Nel 1997 aveva 17anni e Mike Coots non sapeva che la sua vita sarebbe cambiata per sempre. Durante una delle sue uscite in mare in surf, ha perso la gamba destra dopo essere stato attaccato da uno squadro tigre.

Oggi Mike è fotografo e non ha perso la sua passione per le cavalcate sulle onde anche se si reca in zone protette, ma la cosa più grande è il fatto che sia diventato un agguerrito attivista nelle campagne per la conservazione degli squali. Con consapevolezza ci si rende conto che il mare è la casa, l’habitat degli squali, siamo noi i visitatori inappropriati che vorremmo impossessarci di tutto.
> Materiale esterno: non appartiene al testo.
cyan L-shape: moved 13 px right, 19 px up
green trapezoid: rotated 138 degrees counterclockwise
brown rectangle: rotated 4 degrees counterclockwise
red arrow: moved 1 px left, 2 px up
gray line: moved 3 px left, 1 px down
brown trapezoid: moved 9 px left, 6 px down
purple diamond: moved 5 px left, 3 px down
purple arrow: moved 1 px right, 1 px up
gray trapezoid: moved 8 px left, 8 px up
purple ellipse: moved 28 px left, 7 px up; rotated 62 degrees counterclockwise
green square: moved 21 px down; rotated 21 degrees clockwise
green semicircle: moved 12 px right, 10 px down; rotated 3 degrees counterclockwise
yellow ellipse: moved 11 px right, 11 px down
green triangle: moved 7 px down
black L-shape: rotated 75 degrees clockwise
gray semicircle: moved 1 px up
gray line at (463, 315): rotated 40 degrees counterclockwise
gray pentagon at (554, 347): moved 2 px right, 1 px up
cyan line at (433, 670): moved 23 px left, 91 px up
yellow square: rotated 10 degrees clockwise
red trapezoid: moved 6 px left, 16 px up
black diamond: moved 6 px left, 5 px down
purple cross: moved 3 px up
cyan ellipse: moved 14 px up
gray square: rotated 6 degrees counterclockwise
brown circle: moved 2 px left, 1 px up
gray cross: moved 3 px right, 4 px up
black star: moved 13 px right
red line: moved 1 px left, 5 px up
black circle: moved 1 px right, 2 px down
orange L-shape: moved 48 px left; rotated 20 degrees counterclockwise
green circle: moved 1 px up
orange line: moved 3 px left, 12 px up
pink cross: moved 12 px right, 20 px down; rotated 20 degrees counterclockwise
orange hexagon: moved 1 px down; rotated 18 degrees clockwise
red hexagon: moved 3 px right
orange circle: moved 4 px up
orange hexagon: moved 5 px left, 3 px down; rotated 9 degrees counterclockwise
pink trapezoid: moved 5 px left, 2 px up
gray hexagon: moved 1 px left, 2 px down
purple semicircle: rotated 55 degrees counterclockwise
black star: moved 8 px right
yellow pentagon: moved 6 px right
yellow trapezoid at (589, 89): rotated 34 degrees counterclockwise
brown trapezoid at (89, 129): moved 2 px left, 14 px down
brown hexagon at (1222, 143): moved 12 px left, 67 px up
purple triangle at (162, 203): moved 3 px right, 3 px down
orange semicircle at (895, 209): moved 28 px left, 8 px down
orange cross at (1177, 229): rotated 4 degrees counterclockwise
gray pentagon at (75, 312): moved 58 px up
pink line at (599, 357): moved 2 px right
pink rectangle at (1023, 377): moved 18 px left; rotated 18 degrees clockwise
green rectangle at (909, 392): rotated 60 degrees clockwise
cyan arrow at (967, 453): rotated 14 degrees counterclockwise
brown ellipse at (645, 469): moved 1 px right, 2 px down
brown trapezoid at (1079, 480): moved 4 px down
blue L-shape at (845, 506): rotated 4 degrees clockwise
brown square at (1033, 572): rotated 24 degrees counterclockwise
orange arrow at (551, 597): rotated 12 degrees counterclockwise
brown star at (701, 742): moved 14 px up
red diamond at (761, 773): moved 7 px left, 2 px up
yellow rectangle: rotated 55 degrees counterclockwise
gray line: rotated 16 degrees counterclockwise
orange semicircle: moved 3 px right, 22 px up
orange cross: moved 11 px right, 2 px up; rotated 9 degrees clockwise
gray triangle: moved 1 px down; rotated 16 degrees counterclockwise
E’ “normale” essere attaccati da pescecani se ci si spinge in territori pericolosi e non sono loro ad essere feroci ma noi ad essere incoscienti. Quando uno squalo attacca subito si grida al “mostro”, alla “bestia feroce”, senza tener conto che ogni anno umani uccidono all’incirca 100 milioni di squali, molti dei quali sono a rischio di estinzione, come lo squalo martello, cacciato per la sua pinna.

La colpa di questa strage è dell’evoluzione della pratica illegale del “finning”, ovvero la rimozione delle pinne, causa la crescente richiesta di zuppa di pinne di squalo, considerato un lusso in varie zone dell’Asia al pari del tartufo o del caviale, infatti un piatto di zuppa può arrivare a costare anche 70 euro. Il “finning” illegale è brutale: i pescatori rimuovono le pinne dagli squali vivi rigettandoli in mare agonizzanti.